Photo: Yasuyoshi Chiba Agence France-Presse Early projections place Prabowo Subianto, pictured here after casting his ballot, at over 55% of the vote, putting him in position to be elected in the first round.

Dessy Sagita – Agence France-Presse and Éric Bernaudeau – Agence France-Presse in Jakarta

February 14, 2024

  • Asia

The current Minister of Defense Prabowo Subianto, with a controversial military past, claimed Wednesday evening “victory” in the first round of the presidential election in Indonesia, after initial projections which placed him largely in the lead.

“All the counts, all the polls… showed that (the ticket) Prabowo-Gibran won in one round. This victory should be a victory for all Indonesians,” declared the ex-general, during a speech in a huge hall in Jakarta, alongside his running mate Gibran Rakabuming Raka, eldest son of the outgoing president.

Projections place Prabowo Subianto, the big favorite before the election, around 57% of the vote, putting him in a position to be elected in the first round.

Even if he claimed victory to succeed Joko Widodo next October at the head of the third democracy in the world, the former general indicated that he would wait for the “official result” of the electoral commission, expected in March.

“We think Indonesian democracy works well.

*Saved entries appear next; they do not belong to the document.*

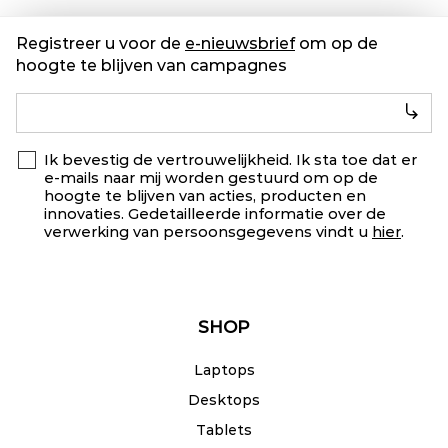
Registreer u voor de
e-nieuwsbrief
om op de
hoogte te blijven van campagnes
Ik bevestig de vertrouwelijkheid. Ik sta toe dat er
e-mails naar mij worden gestuurd om op de
hoogte te blijven van acties, producten en
innovaties. Gedetailleerde informatie over de
verwerking van persoonsgegevens vindt u
hier
.
SHOP
Laptops
Desktops
Tablets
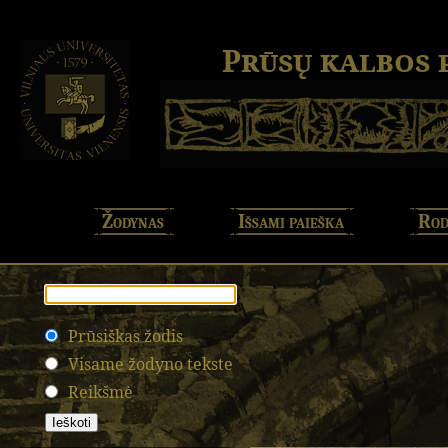
Prūsų kalbos
Žodynas
Išsami paieška
Rod
Prūsiškas žodis
Visame žodyno tekste
Reikšmė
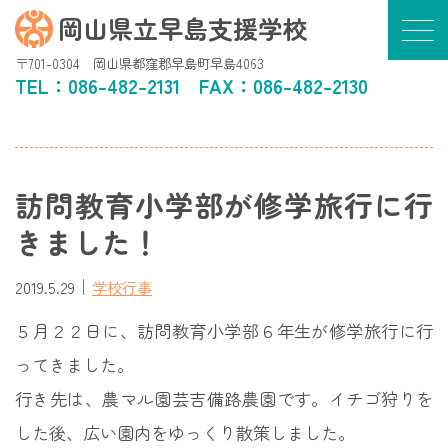
岡山県立早島支援学校
〒701-0304 岡山県都窪郡早島町早島4063
TEL：
086-482-2131
FAX：086-482-2130
訪問教育小学部が修学旅行に行
きました！
｜
2019.5.29
学校行事
５月２２日に、訪問教育小学部６年生が修学旅行に行
ってきました。
行き先は、農マル園芸吉備路農園です。イチゴ狩りを
した後、広い園内をゆっくり散策しました。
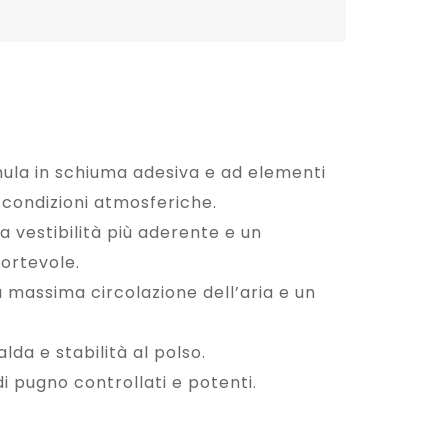
mula in schiuma adesiva e ad elementi
 condizioni atmosferiche.
 vestibilità più aderente e un
fortevole.
a massima circolazione dell’aria e un
lda e stabilità al polso.
di pugno controllati e potenti.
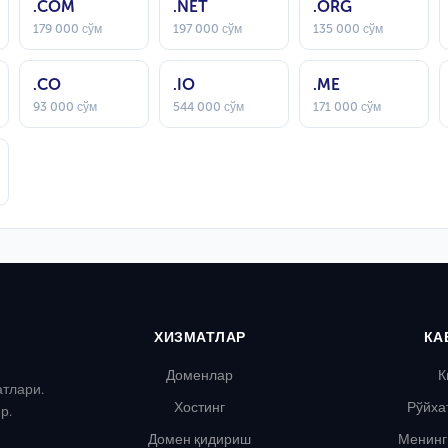
.COM
.NET
.ORG
179 000 сўм
197 000 сўм
135 000 сўм
.CO
.IO
.ME
93 000 сўм
544 000 сўм
171 000 сўм
ХИЗМАТЛАР
КА
Доменлар
К
атлари.
Хостинг
Рўйха
р.
Домен қидириш
Менинг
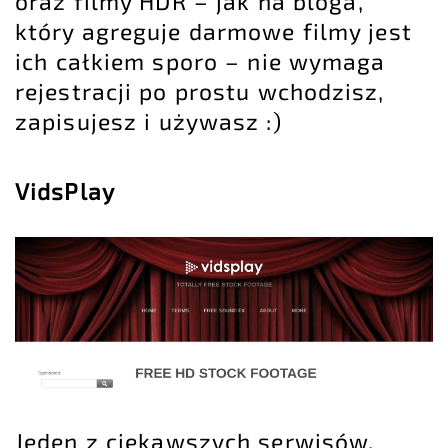
oraz filmy HDR – jak na bloga,
który agreguje darmowe filmy jest
ich całkiem sporo – nie wymaga
rejestracji po prostu wchodzisz,
zapisujesz i używasz :)
VidsPlay
Jeden z ciekawszych serwisów,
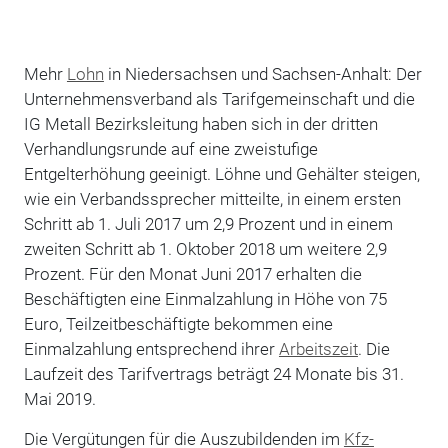
Mehr
Lohn
in Niedersachsen und Sachsen-Anhalt: Der
Unternehmensverband als Tarifgemeinschaft und die
IG Metall Bezirksleitung haben sich in der dritten
Verhandlungsrunde auf eine zweistufige
Entgelterhöhung geeinigt. Löhne und Gehälter steigen,
wie ein Verbandssprecher mitteilte, in einem ersten
Schritt ab 1. Juli 2017 um 2,9 Prozent und in einem
zweiten Schritt ab 1. Oktober 2018 um weitere 2,9
Prozent. Für den Monat Juni 2017 erhalten die
Beschäftigten eine Einmalzahlung in Höhe von 75
Euro, Teilzeitbeschäftigte bekommen eine
Einmalzahlung entsprechend ihrer
Arbeitszeit
. Die
Laufzeit des Tarifvertrags beträgt 24 Monate bis 31.
Mai 2019.
Die Vergütungen für die Auszubildenden im
Kfz-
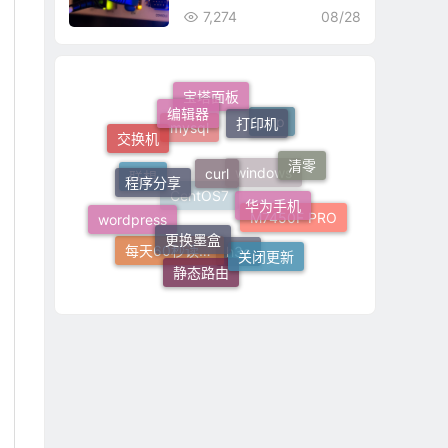
7,274
08/28
编辑器
打印机
宝塔面板
curl
php
交换机
程序分享
mysql
清零
华为手机
联想
windows
更换墨盒
wordpress
M7450F PRO
CentOS7
关闭更新
静态路由
每天60秒读懂世界
h3c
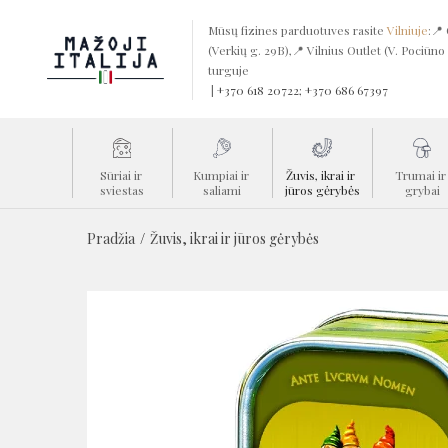
Mūsų fizines parduotuves rasite
Vilniuje
:📍
(Verkių g. 29B),📍 Vilnius Outlet (V. Pociūno
turguje
|
+370 618 20722; +370 686 67397
Sūriai ir 
Kumpiai ir 
Žuvis, ikrai ir 
Trumai ir
sviestas
saliami
jūros gėrybės
grybai
Pradžia
Žuvis, ikrai ir jūros gėrybės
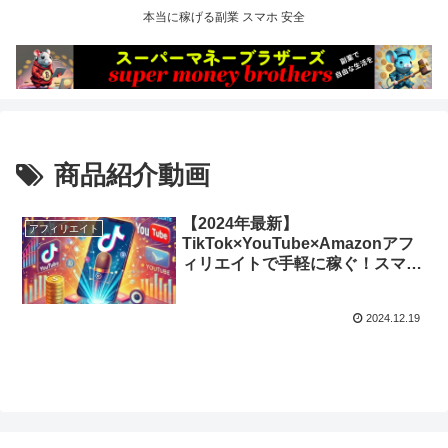
本当に稼げる副業 スマホ 安全
商品紹介動画
【2024年最新】
アフィリエイト
TikTok×YouTube×Amazonアフ
ィリエイトで手軽に稼ぐ！スマホ
一台で誰でもできる動画収益化テ
クニック
2024.12.19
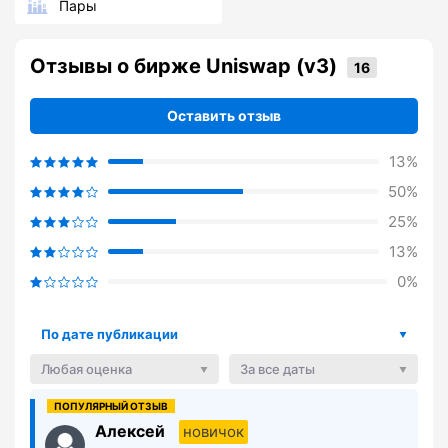
Пары
Отзывы о бирже Uniswap (v3)
Оставить отзыв
13%
50%
25%
13%
0%
По дате публикации
Любая оценка
За все даты
Алексей
новичок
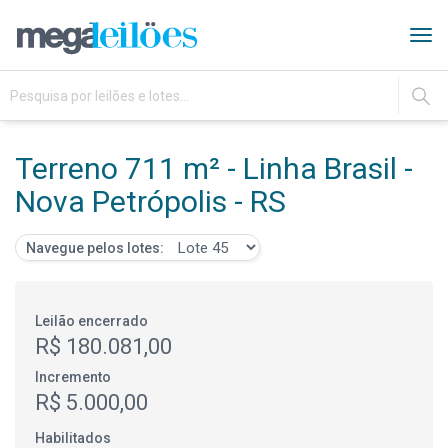
Tog
navi
IR
Terreno 711 m² - Linha Brasil -
Nova Petrópolis - RS
Navegue pelos lotes:
Leilão encerrado
R$ 180.081,00
Incremento
R$ 5.000,00
Habilitados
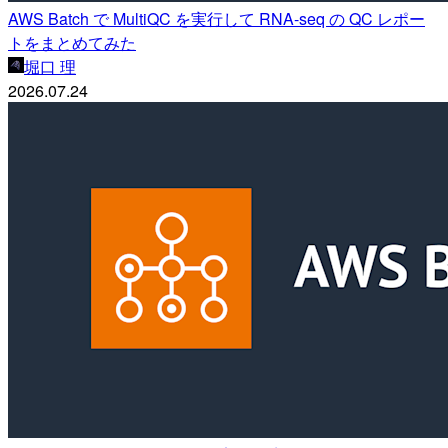
AWS Batch で MultiQC を実行して RNA-seq の QC レポー
トをまとめてみた
堀口 理
2026.07.24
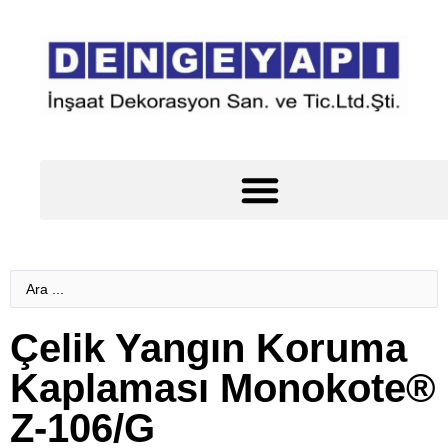
Çelik Yapı Yangın Koruma Kaplamaları Çelik Yangın Yalıtımı
Çelik Yangın Koruma
Kaplaması Monokote®
Z-106/G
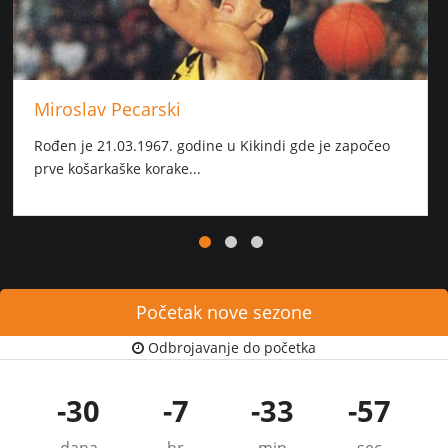
Miroslav Pecarski
Rođen je 21.03.1967. godine u Kikindi gde je započeo
prve košarkaške korake...
Početak nove sezone
Odbrojavanje do početka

The people have determined, the people have decided,” he told reporters, before calling for unity: “Now that the campaign is over, we must unite again.”

“I would like to thank young people, who are crucial supports,” he also declared in his speech, which he concluded with a dance on stage, a nod to the stage broadcast on TikTok which had gone viral during the campaign.

Although accused of human rights abuses under the Suharto dictatorship (1967-1998), at the end of the 1990s, this 72-year-old former general should therefore take command of the leading economy of Southeast Asia, after ten years of power of Joko Widodo, nicknamed Jokowi, who could no longer represent himself.

The Minister of Defense is well ahead, in order, of Anies Baswedan, former governor of Jakarta, and Ganjar Pranowo, former governor of Central Java.

“We are waiting for the Electoral Commission’s count to be completed. Don’t rush, relax, the road is still long,” Anies Baswedan reacted.

The Ganjar Pranowo camp, for its part, denounced “structured, systematic and massive” fraud during the elections, according to a spokesperson, without providing evidence.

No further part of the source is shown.